In 2020, the Primary Trend of interest rates had been down for 40 years – substantially boosting prices for almost all assets, including urban rental space...and making leveraged real estate speculators rich. But in July of that year, the interest rate cycle hit bottom; the Fed’s policy rate was ‘effectively zero.’ The 10-year US treasury bond yield dropped under 3%. And so did 30-year mortgages. Since then, most interest rates have approximately doubled, posing a huge problem for people who need to refinance. Here’s Markets Insider:

"Fed economists say a historic 37% of US companies are in big trouble - and warn that could worsen the fallout from fighting inflation "The share of nonfinancial firms in financial distress has reached a level that is higher than during most previous tightening episodes since the 1970s," Ander Perez-Orive and Yannick Timmer said in a recent note. Debt-ridden companies will balk at spending money on new equipment or facilities, hiring more people, and ramping up production… That could lead to the Fed's rate hikes having some of the most devastating impacts of any of its tightening cycles over the past four decades, they noted."

Look at the numbers. Imagine that you paid $100,000 for a building, with 90% financing at 3%. You have $10,000 of your own money at risk…and you expect to carry the rest at a cost of $2,700 per year. If you have $5,000 of net rental income, you subtract the financing cost and are left with $2,300 – a very good return on a $10,000 investment.

But then, let’s say your interest charge doubles, to $5,400. Meanwhile, your rental income has been cut in half – to only $2,500. Now, you are losing money…with a negative return of 29% per year. And your equity capital has been wiped out. The building was capitalized at 20 times rent. Now that rents are only $2,500, that would suppose a capital value of only $50,000 –a 50% loss.
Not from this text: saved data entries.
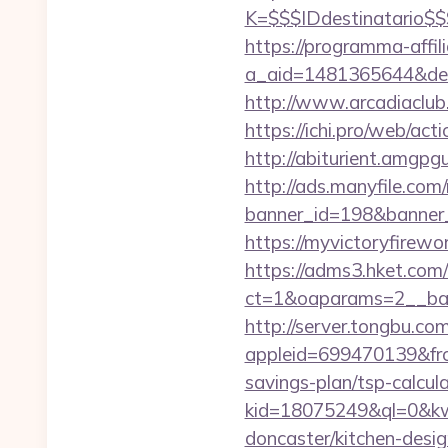
K=$$$IDdestinatario$
https://programma-affilia
a_aid=1481365644&destu
http://www.arcadiaclub.
https://ichi.pro/web/act
http://abiturient.amgpgu
http://ads.manyfile.com
banner_id=198&banner_u
https://myvictoryfirewo
https://adms3.hket.com
ct=1&oaparams=2__ba
http://server.tongbu.c
appleid=699470139&from
savings-plan/tsp-calcul
kid=18075249&ql=0&kw=
doncaster/kitchen-desi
As rents fall and interest rates rise, real estate investors’ sharpen their pencils. They find the Old Time Religion; they don’t want to pay 20 times rent. They want to pay less than 10 times rental income. This will lower the value of the building from $100,000 to as low as $12,500. In other words, it will do to your commercial real estate roughly what the Russian army did to Bakmut.

And this situation is not getting better. It’s going to get worse. The Washington Post: "With inflation in the United States still excessive, most Federal Reserve officials expect to raise interest rates further this year, Chair Jerome Powell told a House committee Wednesday. “Inflation pressures continue to run high, and the process of getting inflation back down to 2% has a long way to go,” Powell said on the first of two days of semi-annual testimony on Capitol Hill."
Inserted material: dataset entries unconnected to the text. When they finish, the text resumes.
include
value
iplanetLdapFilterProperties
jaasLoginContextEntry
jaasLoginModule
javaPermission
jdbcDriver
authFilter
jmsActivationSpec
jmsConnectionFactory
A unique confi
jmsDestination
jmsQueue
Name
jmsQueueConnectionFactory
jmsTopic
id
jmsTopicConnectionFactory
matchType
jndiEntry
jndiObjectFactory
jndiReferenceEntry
Moneywise: "Patrick Carroll, founder and CEO of CARROLL, sounded the alarm about the state of the U.S. commercial real estate market in a recent interview with CNBC. “The party’s over, unfortunately,” he said. “The office market’s going to be destroyed, hotels are going to be destroyed - it’s going to be ugly."

And here is where wondering recommences. How long will the ugliness persist? What will it mean for cities? Interest rate cycles last a notoriously long time. The most recent upswing, ending in 2020, for example, began in 1980 – 43 years ago. Before that, the downside moves (higher yields) lasted from the end of WWII until 1980 – about 35 years. Now, imagine how this cycle will affect urban property. What will our cities look like when the cycle finally reaches its end? As always…more to come…"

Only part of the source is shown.